Imposter Poses as Friend or Family Member
You answer the phone, the caller, posing as a family member or trusted friend, says, “There’s been a mistake. I’m in jail and need money for bail.” The fraudster then instructs you to phone a “lawyer” that she or he suggests who will explain everything — and vehemently warns you not to call anyone else!
Has it happened to you — someone pretends to be a friend or family member in need of money for bail, a medical emergency, or other catastrophe?
It’s a common hoax, according to the Federal Trade Commission, which investigates and prosecutes thousands of consumer fraud cases each year.
In one case investigated by the FTC, scammers even told the victim that he could be arrested and fined if he told anyone about their conversation. Why? Scammers don’t want you talking to anyone else. They want you to act fast, without thinking too carefully.
If you get a call like this, get off the phone and check it out immediately. Call your loved one or another family member using a phone number you know is valid. Then, tell a friend about your experience. By talking about this scam, you can help someone else avoid it. And please, report it to the FTC.
A high-priced low-cost trial offer
We have all seen online ads with attention-grabbing offers to let you try a product — or a service — for a very low cost, or even for free. Sometimes they’re tempting: guarantees to build muscles, lose weight, or have whiter teeth or younger-looking skin — for just a dollar plus shipping?

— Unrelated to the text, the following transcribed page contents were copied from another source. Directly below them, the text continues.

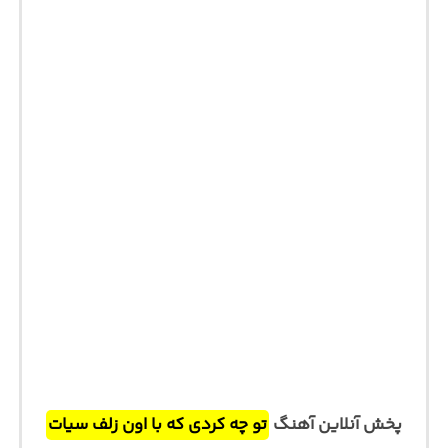
پخش آنلاین آهنگ
تو چه کردی که با اون زلف سیات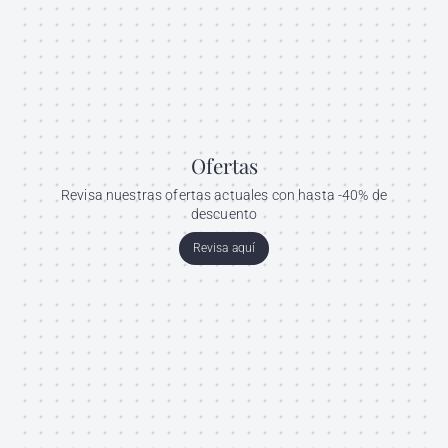
Ofertas
Revisa nuestras ofertas actuales con hasta -40% de
descuento
Revisa aquí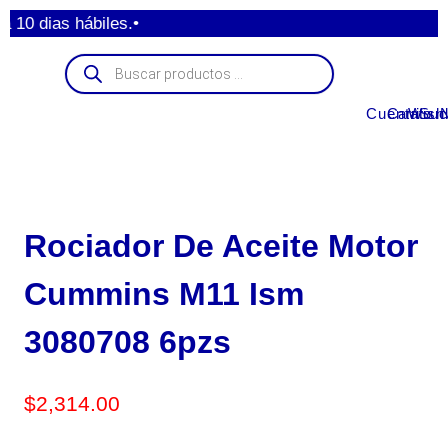
 dias hábiles.•
Cuenta
Carrito
Wishl
Suc
Rociador De Aceite Motor
Cummins M11 Ism
3080708 6pzs
$
2,314.00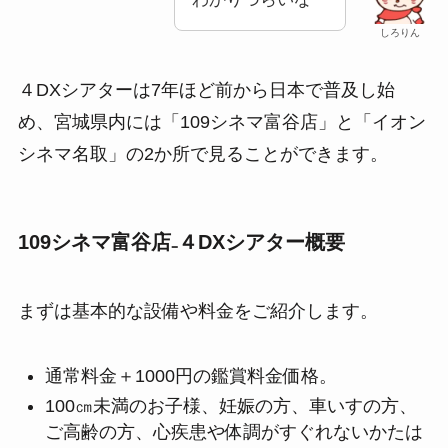
しろりん
４DXシアターは7年ほど前から日本で普及し始
め、宮城県内には「109シネマ富谷店」と「イオン
シネマ名取」の2か所で見ることができます。
109シネマ富谷店₋４DXシアター概要
まずは基本的な設備や料金をご紹介します。
通常料金＋1000円の鑑賞料金価格。
100㎝未満のお子様、妊娠の方、車いすの方、
ご高齢の方、心疾患や体調がすぐれないかたは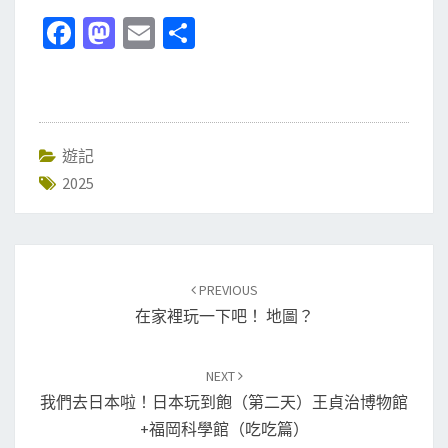
Fa
M
E
分
ce
as
m
享
b
to
ai
o
d
l
o
o
遊記
2025
k
n
Post
PREVIOUS
navigation
在家裡玩一下吧！ 地圖？
NEXT
我們去日本啦！日本玩到飽（第二天）王貞治博物館
+福岡科學館（吃吃篇）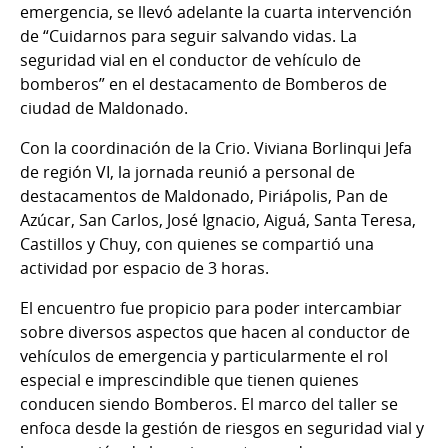
emergencia, se llevó adelante la cuarta intervención
de “Cuidarnos para seguir salvando vidas. La
seguridad vial en el conductor de vehículo de
bomberos” en el destacamento de Bomberos de
ciudad de Maldonado.
Con la coordinación de la Crio. Viviana Borlinqui Jefa
de región VI, la jornada reunió a personal de
destacamentos de Maldonado, Piriápolis, Pan de
Azúcar, San Carlos, José Ignacio, Aiguá, Santa Teresa,
Castillos y Chuy, con quienes se compartió una
actividad por espacio de 3 horas.
El encuentro fue propicio para poder intercambiar
sobre diversos aspectos que hacen al conductor de
vehículos de emergencia y particularmente el rol
especial e imprescindible que tienen quienes
conducen siendo Bomberos. El marco del taller se
enfoca desde la gestión de riesgos en seguridad vial y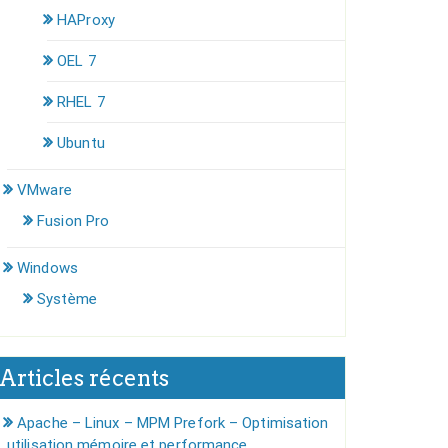
HAProxy
OEL 7
RHEL 7
Ubuntu
VMware
Fusion Pro
Windows
Système
Articles récents
Apache – Linux – MPM Prefork – Optimisation
utilisation mémoire et performance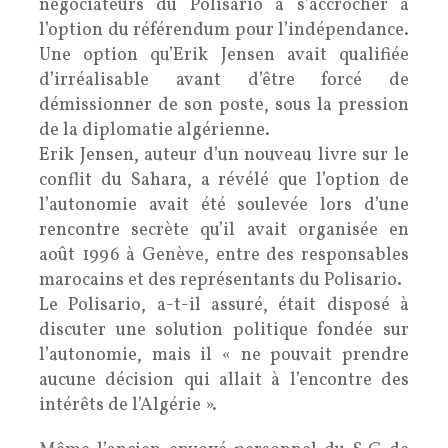
négociateurs du Polisario à s’accrocher à
l’option du référendum pour l’indépendance.
Une option qu’Erik Jensen avait qualifiée
d’irréalisable avant d’être forcé de
démissionner de son poste, sous la pression
de la diplomatie algérienne.
Erik Jensen, auteur d’un nouveau livre sur le
conflit du Sahara, a révélé que l’option de
l’autonomie avait été soulevée lors d’une
rencontre secrète qu’il avait organisée en
août 1996 à Genève, entre des responsables
marocains et des représentants du Polisario.
Le Polisario, a-t-il assuré, était disposé à
discuter une solution politique fondée sur
l’autonomie, mais il « ne pouvait prendre
aucune décision qui allait à l’encontre des
intérêts de l’Algérie ».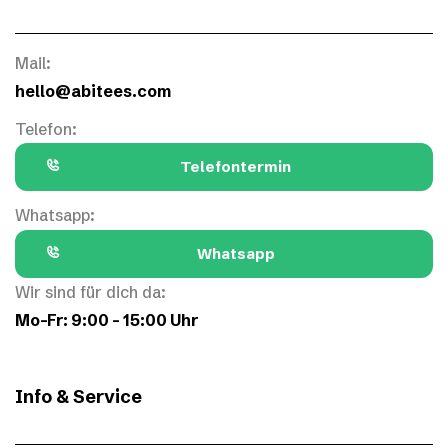
Mail:
hello@abitees.com
Telefon:
Telefontermin
Whatsapp:
Whatsapp
Wir sind für dich da:
Mo–Fr: 9:00 – 15:00 Uhr
Info & Service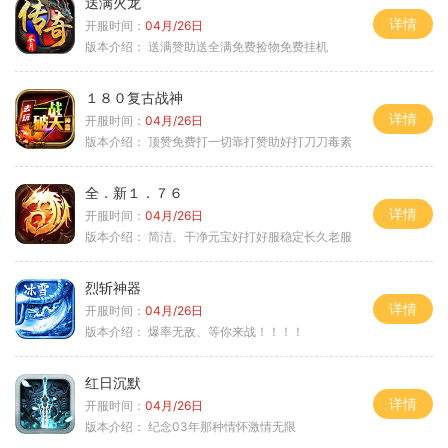
送满火龙
详情
开服时间：
04月/26日
版本介绍：
送满赞助送全满免费捡物免费挂机
１８０复古战神
详情
开服时间：
04月/26日
版本介绍：
顶赞免费打一切靠打赞助好打刀刀毒素
全．新１．７６
详情
开服时间：
04月/26日
版本介绍：
简洁、干净元宝好打好服稳定长久老服
烈斩神器
详情
开服时间：
04月/26日
版本介绍：
爆率无敌、等你来战！！！！
红日沉默
详情
开服时间：
04月/26日
版本介绍：
纪念03年那种情怀激情无限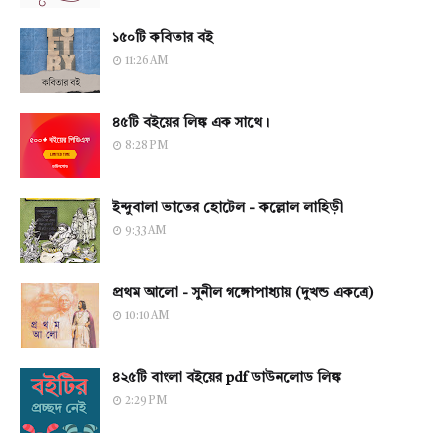
১৫০টি কবিতার বই
11:26 AM
৪৫টি বইয়ের লিঙ্ক এক সাথে।
8:28 PM
ইন্দুবালা ভাতের হোটেল - কল্লোল লাহিড়ী
9:33 AM
প্রথম আলো - সুনীল গঙ্গোপাধ্যায় (দুখন্ড একত্রে)
10:10 AM
৪২৫টি বাংলা বইয়ের pdf ডাউনলোড লিঙ্ক
2:29 PM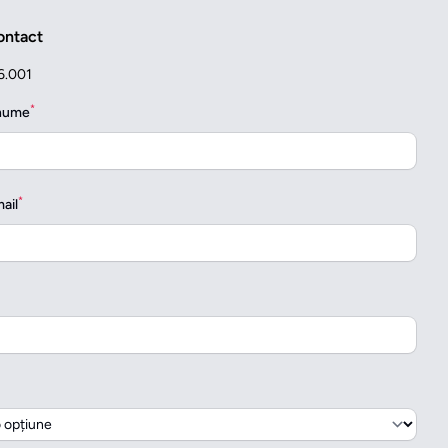
ontact
6.001
*
enume
*
ail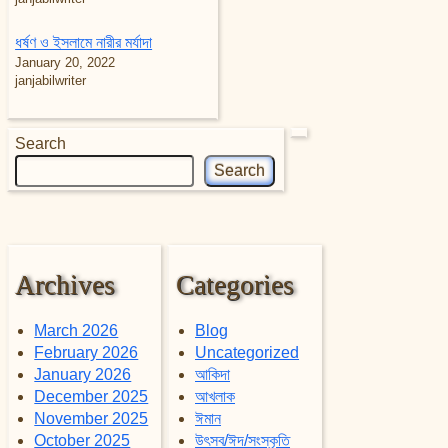
ধর্ষণ ও ইসলামে নারীর মর্যাদা
January 20, 2022
janjabilwriter
Search
Search
Archives
Categories
March 2026
Blog
February 2026
Uncategorized
January 2026
আকিদা
December 2025
আখলাক
November 2025
ঈমান
October 2025
উৎসব/ঈদ/সংস্কৃতি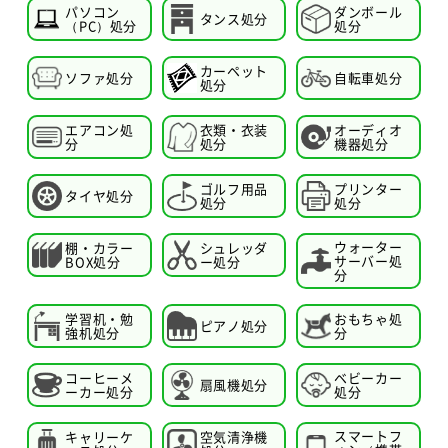
パソコン
ダンボール
タンス処分
（PC）処分
処分
カーペット
ソファ処分
自転車処分
処分
エアコン処
衣類・衣装
オーディオ
分
処分
機器処分
ゴルフ用品
プリンター
タイヤ処分
処分
処分
ウォーター
棚・カラー
シュレッダ
サーバー処
BOX処分
ー処分
分
学習机・勉
おもちゃ処
ピアノ処分
強机処分
分
コーヒーメ
ベビーカー
扇風機処分
ーカー処分
処分
スマートフ
キャリーケ
空気清浄機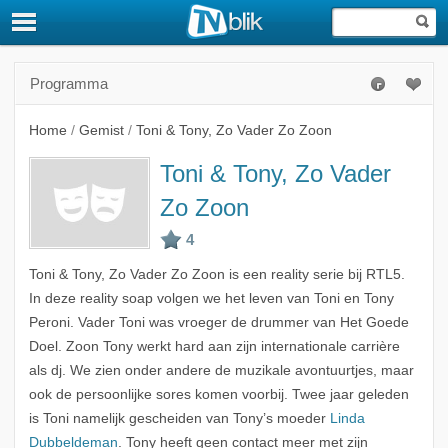
Programma
Home
/
Gemist
/
Toni & Tony, Zo Vader Zo Zoon
Toni & Tony, Zo Vader
Zo Zoon
Toni & Tony, Zo Vader Zo Zoon is een reality serie bij RTL5.
In deze reality soap volgen we het leven van Toni en Tony
Peroni. Vader Toni was vroeger de drummer van Het Goede
Doel. Zoon Tony werkt hard aan zijn internationale carrière
als dj. We zien onder andere de muzikale avontuurtjes, maar
ook de persoonlijke sores komen voorbij. Twee jaar geleden
is Toni namelijk gescheiden van Tony’s moeder
Linda
Dubbeldeman
. Tony heeft geen contact meer met zijn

That is until the great deal turns out to be an expensive rip-off. That’s what the FTC says happened in a case it announced August 8.
The defendants sold tooth-whitening products under various names, and hired other companies to help them market the products. These affiliate marketers created online surveys, as well as ads for free or low-cost trials — all to drive people to the product’s website. What happens next is so complicated that the FTC created an infographic (Figure 1) to explain it.
In short, once people ended up on the product’s website, they filled in their info, put in their credit card number, and clicked “Complete Checkout.” When unsuspecting victims clicked this button they not only got the free trial of the one product, but were actually agreeing to monthly shipments of the product at an incredible cost of $94.31 each month.
As if that wasn’t audacious enough, next, another screen came up, and victims were asked to click “Complete Checkout” a second time. But the second screen wasn’t a confirmation screen for the trial of the product. Instead, by clicking this button victims were actually agreeing to monthly shipments of a second product! So, what started as a $1.03 (plus shipping) trial of one product wound up being an unexpected two products at an astonishing $94.31 each — for a total monthly charge of $188.96 plus shipping.
Trial offers can be enticing but there is often a catch, the FTC cautions. So if you are tempted, do some research first, and read the terms and conditions of the offer very carefully. Sometimes, however, marketers are very clever — and scams can be hard to spot.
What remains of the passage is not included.